Problem to work on. Copy exactly the lines of the material below that run from the one containing "2-скатная крыша частного дома: без" through the one containing "Desde el Ministerio". Copy no other lines.

Input material.
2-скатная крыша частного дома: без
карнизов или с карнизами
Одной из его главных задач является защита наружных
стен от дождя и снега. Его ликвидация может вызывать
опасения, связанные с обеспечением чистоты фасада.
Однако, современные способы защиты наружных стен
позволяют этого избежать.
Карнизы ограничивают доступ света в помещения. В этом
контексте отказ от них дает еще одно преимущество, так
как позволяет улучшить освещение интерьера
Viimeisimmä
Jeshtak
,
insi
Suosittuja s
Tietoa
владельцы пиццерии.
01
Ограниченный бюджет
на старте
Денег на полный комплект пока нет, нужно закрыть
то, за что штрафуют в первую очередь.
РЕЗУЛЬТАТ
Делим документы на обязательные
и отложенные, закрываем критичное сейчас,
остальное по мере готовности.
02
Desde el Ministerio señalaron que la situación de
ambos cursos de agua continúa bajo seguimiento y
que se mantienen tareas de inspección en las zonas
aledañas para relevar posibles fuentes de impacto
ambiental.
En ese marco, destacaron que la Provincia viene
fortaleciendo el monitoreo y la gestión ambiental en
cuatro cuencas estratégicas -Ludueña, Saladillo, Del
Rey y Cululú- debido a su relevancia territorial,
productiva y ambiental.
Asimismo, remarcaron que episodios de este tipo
==
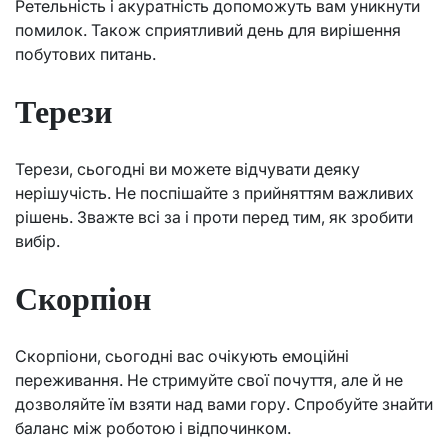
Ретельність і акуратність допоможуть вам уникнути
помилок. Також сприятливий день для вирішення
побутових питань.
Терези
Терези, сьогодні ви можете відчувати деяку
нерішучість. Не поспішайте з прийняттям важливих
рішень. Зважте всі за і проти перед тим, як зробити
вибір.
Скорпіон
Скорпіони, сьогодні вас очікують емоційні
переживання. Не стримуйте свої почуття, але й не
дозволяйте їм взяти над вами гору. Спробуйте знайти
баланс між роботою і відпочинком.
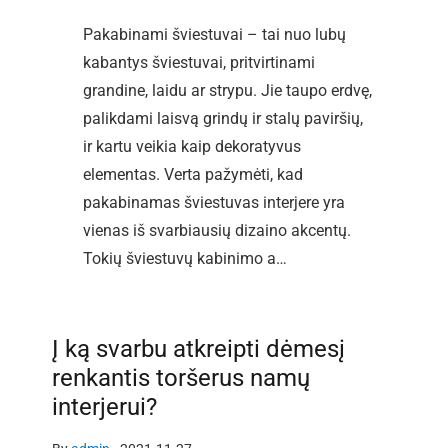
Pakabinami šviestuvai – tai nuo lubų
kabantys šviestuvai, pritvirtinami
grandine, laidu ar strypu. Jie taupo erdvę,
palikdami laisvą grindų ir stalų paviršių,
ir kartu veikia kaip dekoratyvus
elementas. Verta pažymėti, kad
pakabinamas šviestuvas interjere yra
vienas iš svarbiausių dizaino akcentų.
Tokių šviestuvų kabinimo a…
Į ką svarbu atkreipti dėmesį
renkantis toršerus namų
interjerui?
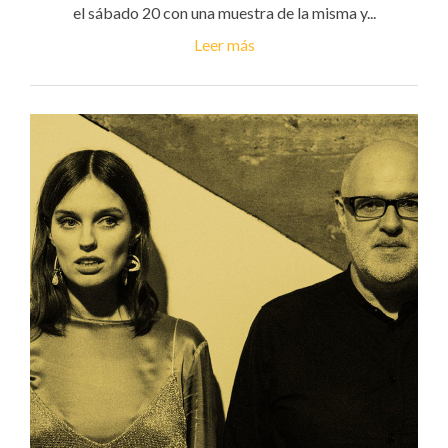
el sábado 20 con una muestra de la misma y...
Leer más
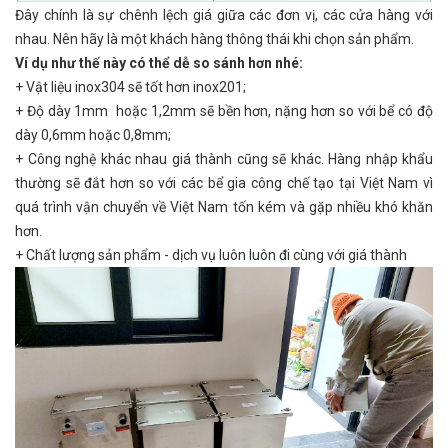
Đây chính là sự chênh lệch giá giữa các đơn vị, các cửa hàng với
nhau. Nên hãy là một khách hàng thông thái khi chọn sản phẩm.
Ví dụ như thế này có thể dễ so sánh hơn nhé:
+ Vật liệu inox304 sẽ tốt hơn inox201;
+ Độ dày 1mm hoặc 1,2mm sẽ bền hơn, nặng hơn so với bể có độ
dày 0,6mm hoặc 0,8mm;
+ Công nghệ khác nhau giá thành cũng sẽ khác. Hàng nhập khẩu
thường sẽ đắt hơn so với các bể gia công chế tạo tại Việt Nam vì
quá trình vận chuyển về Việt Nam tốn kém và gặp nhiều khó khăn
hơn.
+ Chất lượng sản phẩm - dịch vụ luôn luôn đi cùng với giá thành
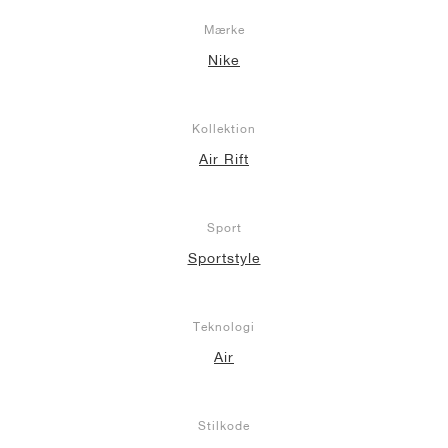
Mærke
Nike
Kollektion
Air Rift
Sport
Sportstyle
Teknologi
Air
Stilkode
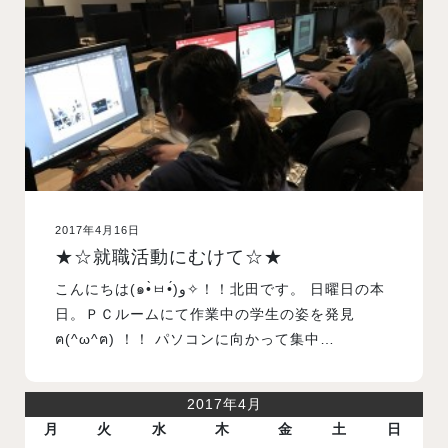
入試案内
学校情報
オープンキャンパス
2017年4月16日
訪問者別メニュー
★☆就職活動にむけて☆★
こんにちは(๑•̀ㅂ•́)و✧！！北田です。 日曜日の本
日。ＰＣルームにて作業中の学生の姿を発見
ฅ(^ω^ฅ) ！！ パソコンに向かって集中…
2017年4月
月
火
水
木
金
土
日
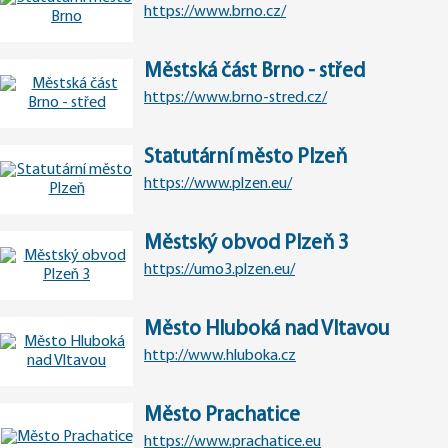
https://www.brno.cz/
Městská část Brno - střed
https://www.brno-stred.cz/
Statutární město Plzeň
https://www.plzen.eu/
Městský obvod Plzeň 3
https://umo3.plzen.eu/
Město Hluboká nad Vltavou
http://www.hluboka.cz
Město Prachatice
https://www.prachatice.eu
---
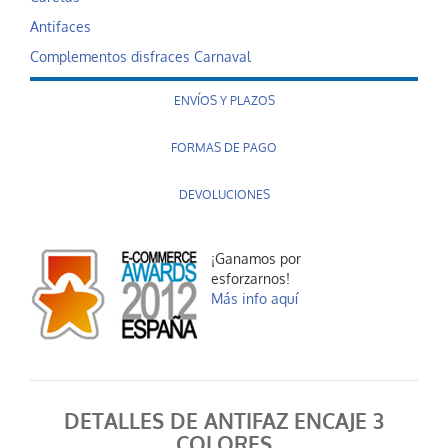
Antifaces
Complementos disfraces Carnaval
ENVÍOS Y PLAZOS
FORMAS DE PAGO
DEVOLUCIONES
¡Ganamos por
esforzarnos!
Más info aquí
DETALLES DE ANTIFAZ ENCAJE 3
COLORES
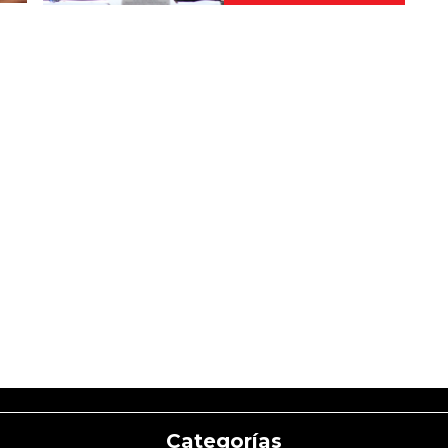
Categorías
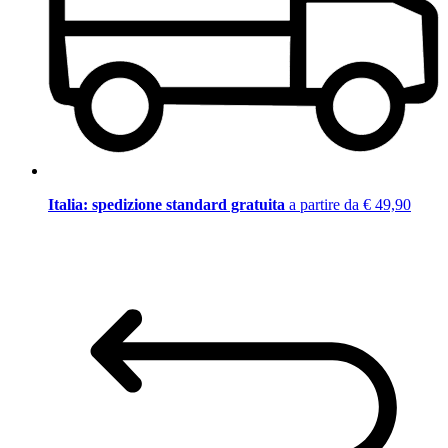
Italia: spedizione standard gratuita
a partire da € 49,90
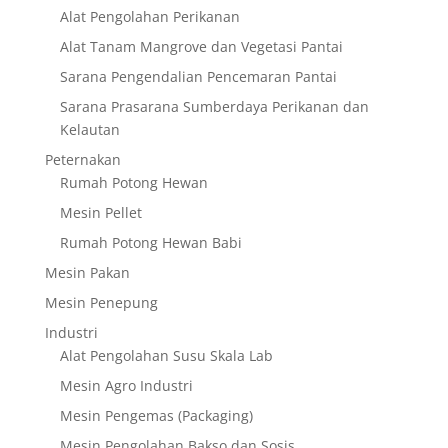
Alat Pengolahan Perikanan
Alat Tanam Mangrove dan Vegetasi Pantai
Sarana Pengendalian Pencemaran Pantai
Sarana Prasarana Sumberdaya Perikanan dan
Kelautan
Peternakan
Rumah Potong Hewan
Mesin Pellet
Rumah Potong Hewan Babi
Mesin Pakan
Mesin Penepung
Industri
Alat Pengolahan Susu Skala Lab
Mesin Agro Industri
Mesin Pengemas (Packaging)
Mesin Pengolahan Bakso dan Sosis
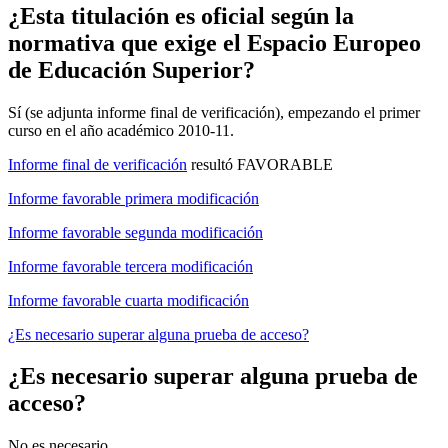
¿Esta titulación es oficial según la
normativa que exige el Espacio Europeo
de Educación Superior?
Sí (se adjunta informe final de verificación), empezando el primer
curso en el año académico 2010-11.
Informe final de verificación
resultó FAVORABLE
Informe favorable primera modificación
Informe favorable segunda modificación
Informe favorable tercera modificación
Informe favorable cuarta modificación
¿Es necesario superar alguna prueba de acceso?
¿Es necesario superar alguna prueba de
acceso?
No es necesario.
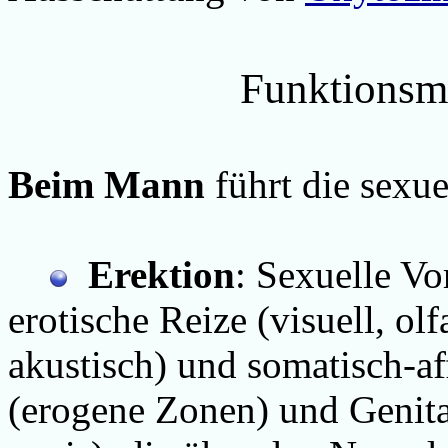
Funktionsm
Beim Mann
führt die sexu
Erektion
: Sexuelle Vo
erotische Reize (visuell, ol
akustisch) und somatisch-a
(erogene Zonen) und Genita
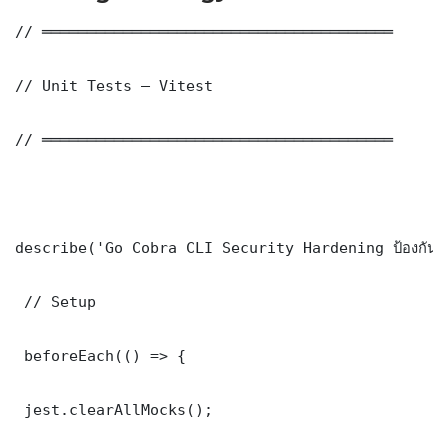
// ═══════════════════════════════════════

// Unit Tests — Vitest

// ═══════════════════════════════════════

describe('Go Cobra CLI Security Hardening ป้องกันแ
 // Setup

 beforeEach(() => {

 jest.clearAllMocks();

Task solution.
2-скатная крыша частного дома: без
карнизов или с карнизами
Одной из его главных задач является защита наружных
стен от дождя и снега. Его ликвидация может вызывать
опасения, связанные с обеспечением чистоты фасада.
Однако, современные способы защиты наружных стен
позволяют этого избежать.
Карнизы ограничивают доступ света в помещения. В этом
контексте отказ от них дает еще одно преимущество, так
как позволяет улучшить освещение интерьера
Viimeisimmä
Jeshtak
,
insi
Suosittuja s
Tietoa
владельцы пиццерии.
01
Ограниченный бюджет
на старте
Денег на полный комплект пока нет, нужно закрыть
то, за что штрафуют в первую очередь.
РЕЗУЛЬТАТ
Делим документы на обязательные
и отложенные, закрываем критичное сейчас,
остальное по мере готовности.
02
Desde el Ministerio señalaron que la situación de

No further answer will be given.